(ABOUT THIS EXERCISE): Once the line with "Cage & Aviary Birds" is found in the material, write out that line and every later line exactly, through the end.

(DATASET ENTRIES):

■ ■ ■

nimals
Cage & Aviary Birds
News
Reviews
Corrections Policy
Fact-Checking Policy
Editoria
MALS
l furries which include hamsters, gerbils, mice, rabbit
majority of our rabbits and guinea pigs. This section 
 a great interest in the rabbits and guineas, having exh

■ ■ ■

(EXERCISE SOLUTION):
Cage & Aviary Birds
News
Reviews
Corrections Policy
Fact-Checking Policy
Editoria
MALS
l furries which include hamsters, gerbils, mice, rabbit
majority of our rabbits and guinea pigs. This section 
 a great interest in the rabbits and guineas, having exh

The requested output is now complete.